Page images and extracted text
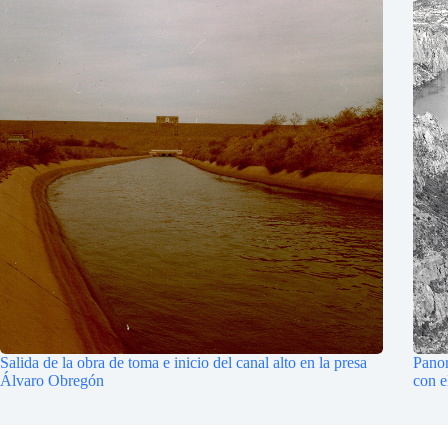
Salida de la obra de toma e inicio del canal alto en la presa
Panor
Álvaro Obregón
con e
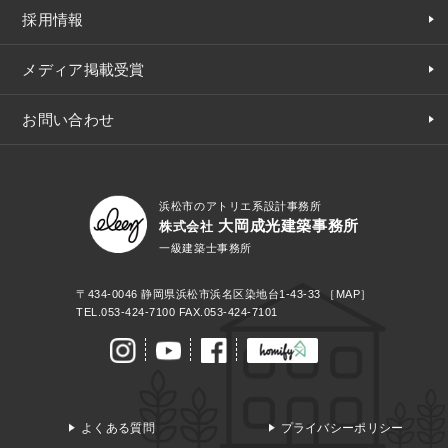
採用情報
メディア掲載受賞
お問い合わせ
浜松市のアトリエ系設計事務所
大岡成光建築事務所
株式会社
一級建築士事務所
〒434-0046
静岡県浜松市浜名区染地台1-43-33
［MAP］
TEL.
053-424-7100
FAX.053-424-7101
よくある質問
プライバシーポリシー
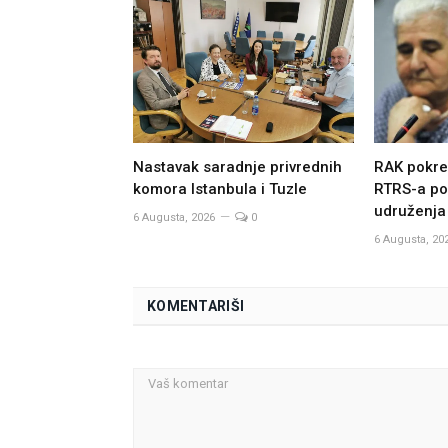
Nastavak saradnje privrednih
RAK pokre
komora Istanbula i Tuzle
RTRS-a po
udruženja
6 Augusta, 2026
0
6 Augusta, 20
KOMENTARIŠI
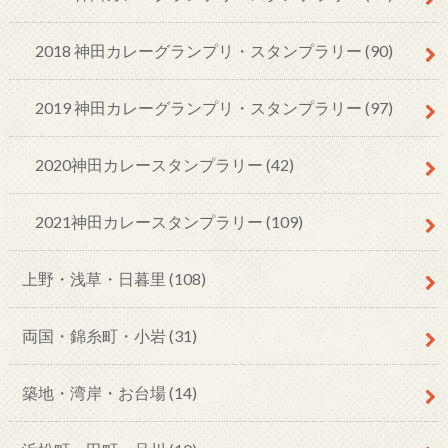
2018 神田カレーグランプリ・スタンプラリー
(90)
2019 神田カレーグランプリ・スタンプラリー
(97)
2020神田カレースタンプラリー
(42)
2021神田カレースタンプラリー
(109)
上野・浅草・日暮里
(108)
両国・錦糸町・小岩
(31)
築地・湾岸・お台場
(14)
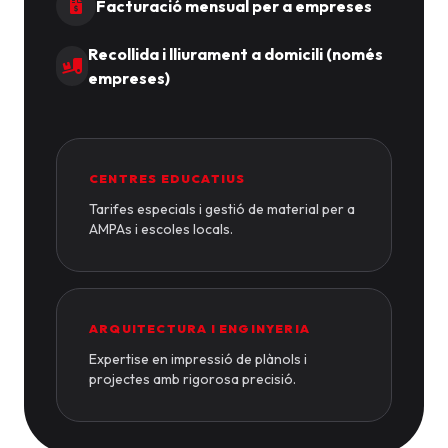
Facturació mensual per a empreses
Recollida i lliurament a domicili (només
empreses)
CENTRES EDUCATIUS
Tarifes especials i gestió de material per a
AMPAs i escoles locals.
ARQUITECTURA I ENGINYERIA
Expertise en impressió de plànols i
projectes amb rigorosa precisió.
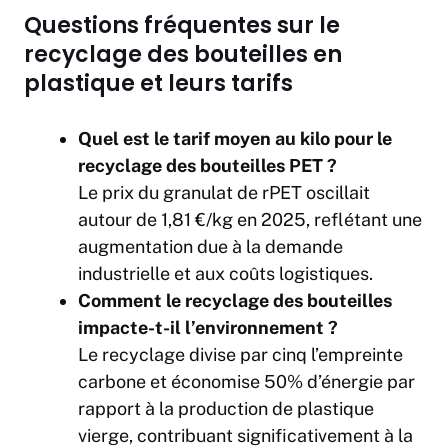
Questions fréquentes sur le
recyclage des bouteilles en
plastique et leurs tarifs
Quel est le tarif moyen au kilo pour le
recyclage des bouteilles PET ?
Le prix du granulat de rPET oscillait
autour de 1,81 €/kg en 2025, reflétant une
augmentation due à la demande
industrielle et aux coûts logistiques.
Comment le recyclage des bouteilles
impacte-t-il l’environnement ?
Le recyclage divise par cinq l’empreinte
carbone et économise 50% d’énergie par
rapport à la production de plastique
vierge, contribuant significativement à la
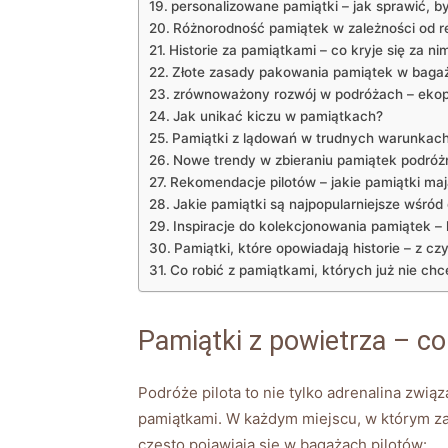
personalizowane pamiątki – jak sprawić, b
Różnorodność pamiątek w zależności od r
Historie za pamiątkami – co kryje się za ni
Złote zasady pakowania pamiątek w baga
zrównoważony rozwój w podróżach – ⁣ekop
Jak​ unikać kiczu w pamiątkach?
Pamiątki‍ z lądowań w trudnych ⁤warunkach
Nowe trendy w zbieraniu pamiątek podróż
Rekomendacje pilotów – jakie pamiątki maj
Jakie pamiątki są najpopularniejsze wśró
Inspiracje do kolekcjonowania pamiątek‌ – 
Pamiątki, które opowiadają historie – z‌ c
Co robić ⁢z pamiątkami, ⁤których już nie ch
Pamiątki z powietrza – c
Podróże⁤ pilota to nie tylko adrenalina zw
pamiątkami. W każdym miejscu,⁤ w ‍którym za
często pojawiają się w bagażach ​pilotów:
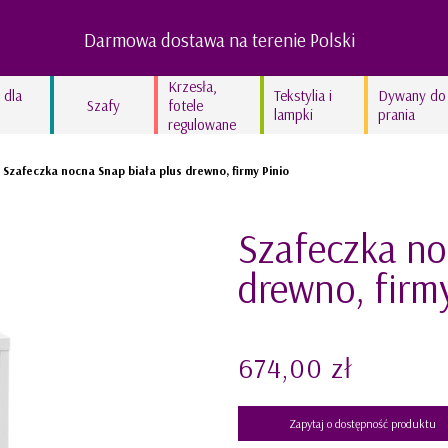
Darmowa dostawa na terenie Polski
Krzesła,
 dla
Tekstylia i
Dywany do
Szafy
fotele
lampki
prania
regulowane
Lampy dziecięce
Szafeczka nocna Snap biała plus drewno, firmy Pinio
Kocyki bawełniane
Kolekcja In the woods
Szafeczka no
Kolekcja Swan’derful
drewno, firm
Kolekcja Hippo
Kolekcja Leopardus
Kolekcja Fairyland
674,00 zł
Kolekcja lniana STONE
GRAY
Zapytaj o dostępność produktu
Kolekcja lniana TRUE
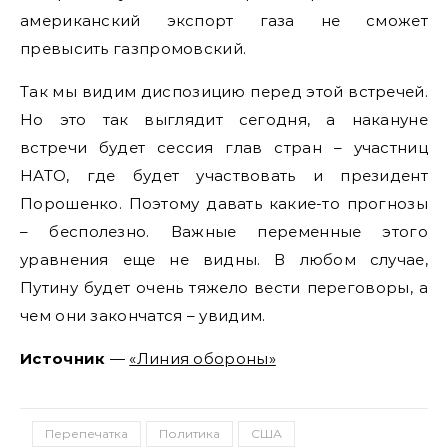
американский экспорт газа не сможет
превысить газпромовский.
Так мы видим диспозицию перед этой встречей.
Но это так выглядит сегодня, а накануне
встречи будет сессия глав стран – участниц
НАТО, где будет участвовать и президент
Порошенко. Поэтому давать какие-то прогнозы
– бесполезно. Важные переменные этого
уравнения еще не видны. В любом случае,
Путину будет очень тяжело вести переговоры, а
чем они закончатся – увидим.
Источник
—
«Линия обороны»
Перепечатка
Политика
США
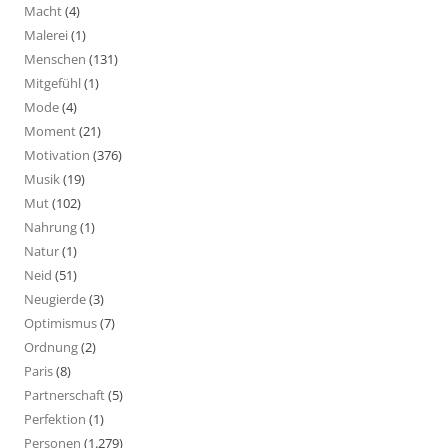
Macht
(4)
Malerei
(1)
Menschen
(131)
Mitgefühl
(1)
Mode
(4)
Moment
(21)
Motivation
(376)
Musik
(19)
Mut
(102)
Nahrung
(1)
Natur
(1)
Neid
(51)
Neugierde
(3)
Optimismus
(7)
Ordnung
(2)
Paris
(8)
Partnerschaft
(5)
Perfektion
(1)
Personen
(1.279)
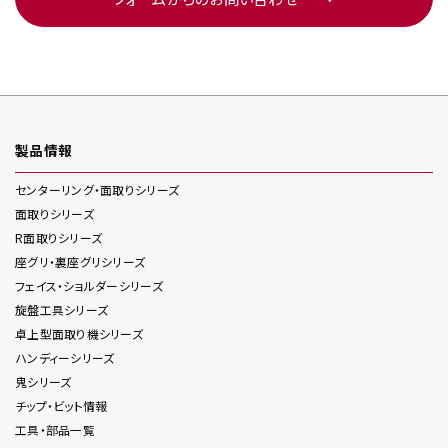
製品情報
センターリング・面取り
シリーズ
面取り
シリーズ
R面取り
シリーズ
座グリ・裏座グリ
シリーズ
フェイス・ショルダー
シリーズ
旋盤工具
シリーズ
卓上型面取り機
シリーズ
ハンディー
シリーズ
鬼
シリーズ
チップ・ビット情報
工具・部品一覧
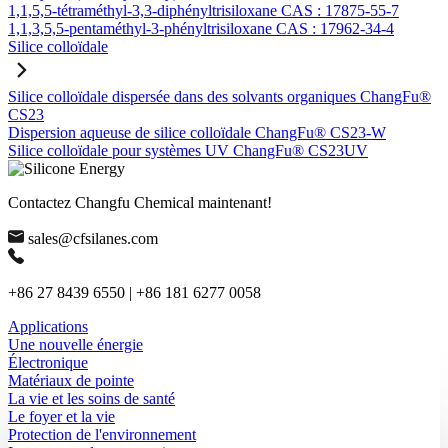
1,1,5,5-tétraméthyl-3,3-diphényltrisiloxane CAS : 17875-55-7
1,1,3,5,5-pentaméthyl-3-phényltrisiloxane CAS : 17962-34-4
Silice colloïdale
Silice colloïdale dispersée dans des solvants organiques ChangFu®
CS23
Dispersion aqueuse de silice colloïdale ChangFu® CS23-W
Silice colloïdale pour systèmes UV ChangFu® CS23UV
Contactez Changfu Chemical maintenant!
sales@cfsilanes.com
+86 27 8439 6550 | +86 181 6277 0058
Applications
Une nouvelle énergie
Électronique
Matériaux de pointe
La vie et les soins de santé
Le foyer et la vie
Protection de l'environnement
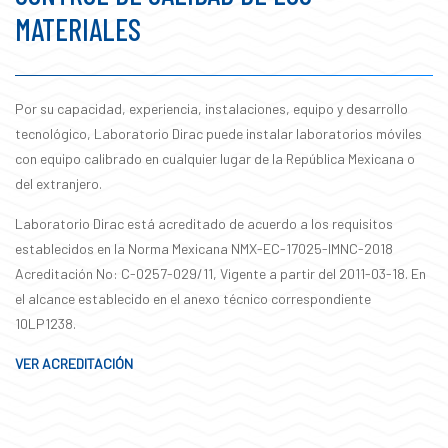
MATERIALES
Por su capacidad, experiencia, instalaciones, equipo y desarrollo
tecnológico, Laboratorio Dirac puede instalar laboratorios móviles
con equipo calibrado en cualquier lugar de la República Mexicana o
del extranjero.
Laboratorio Dirac está acreditado de acuerdo a los requisitos
establecidos en la Norma Mexicana NMX-EC-17025-IMNC-2018
Acreditación No: C-0257-029/11, Vigente a partir del 2011-03-18. En
el alcance establecido en el anexo técnico correspondiente
10LP1238.
VER ACREDITACIÓN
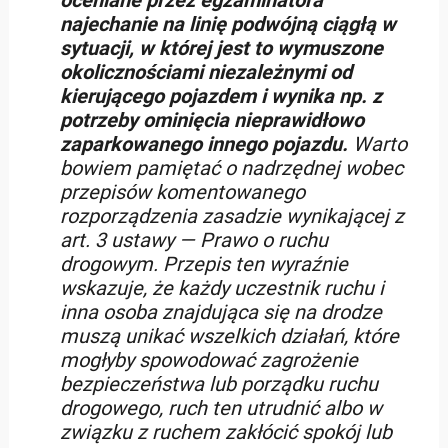
oceniane przez egzaminatora
najechanie na linię podwójną ciągłą w
sytuacji, w której jest to wymuszone
okolicznościami niezależnymi od
kierującego pojazdem i wynika np. z
potrzeby ominięcia nieprawidłowo
zaparkowanego innego pojazdu.
Warto
bowiem pamiętać o nadrzędnej wobec
przepisów komentowanego
rozporządzenia zasadzie wynikającej z
art. 3 ustawy — Prawo o ruchu
drogowym. Przepis ten wyraźnie
wskazuje, że każdy uczestnik ruchu i
inna osoba znajdująca się na drodze
muszą unikać wszelkich działań, które
mogłyby spowodować zagrożenie
bezpieczeństwa lub porządku ruchu
drogowego, ruch ten utrudnić albo w
związku z ruchem zakłócić spokój lub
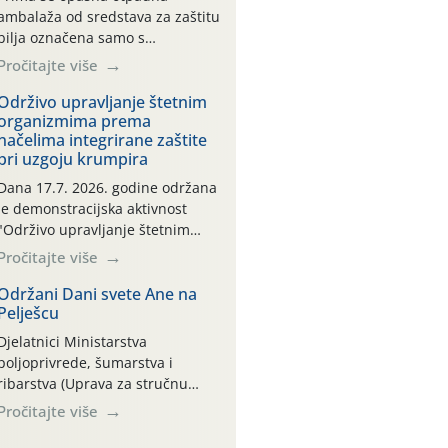
ambalaža od sredstava za zaštitu
bilja označena samo s
piktogramima i oznakom
Pročitajte više
CROCPA EKO MODEL:
Transportna ambalaža kao i
Održivo upravljanje štetnim
organizmima prema
ambalaža drugih proizvoda koji
načelima integrirane zaštite
nisu sredstva za zaštitu bilja
pri uzgoju krumpira
(npr. ambalaža od mineralnih
gnojiva,) se ne prihvaća.
Dana 17.7. 2026. godine održana
Korisnicima je osiguran
je demonstracijska aktivnost
besplatni povrat prazne
"Održivo upravljanje štetnim
ambalaže isključivo ovih tvrtki:
organizmima prema načelima
Pročitajte više
AGROCHEM-MAKS, AGRONOM,
integrirane zaštite pri uzgoju
ALBAUGH TKI* (PINUS […]
krumpira" na pokusnom polju
Održani Dani svete Ane na
Pelješcu
"Poredje", kraj naselja Belica
(ARKOD parcela ID 2445031)
Djelatnici Ministarstva
(središnji dio Međimurske
poljoprivrede, šumarstva i
županije).
ribarstva (Uprava za stručnu
podršku razvoju poljoprivrede)
Pročitajte više
sudjelovali su na tradicionalnom
Vinskom forumu, održanom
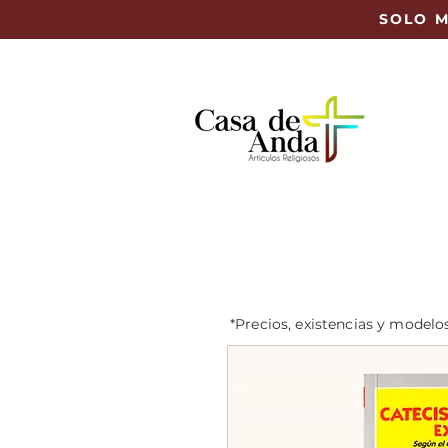
SOLO M
*Precios, existencias y modelo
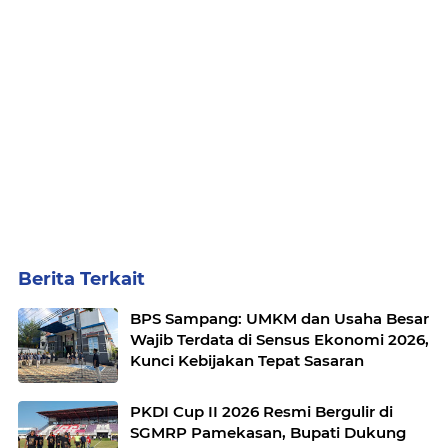
Berita Terkait
BPS Sampang: UMKM dan Usaha Besar
Wajib Terdata di Sensus Ekonomi 2026,
Kunci Kebijakan Tepat Sasaran
PKDI Cup II 2026 Resmi Bergulir di
SGMRP Pamekasan, Bupati Dukung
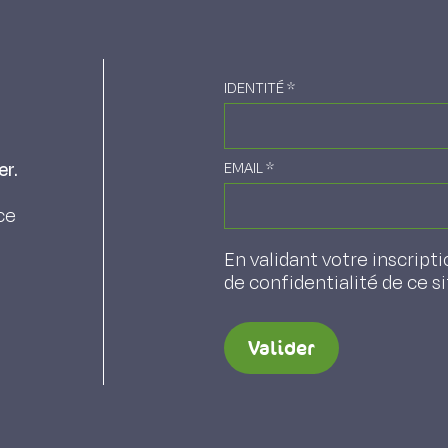
IDENTITÉ
*
er.
EMAIL
*
ce
En validant votre inscripti
de confidentialité de ce s
Valider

#### Task instructions
Looking over the records, find each line with the word "pamiątkami" and copy it.

#### Result for this exercise
Historie za pamiątkami – co kryje się za ni
Co robić ⁢z pamiątkami, ⁤których już nie ch
pamiątkami. W każdym miejscu,⁤ w ‍którym za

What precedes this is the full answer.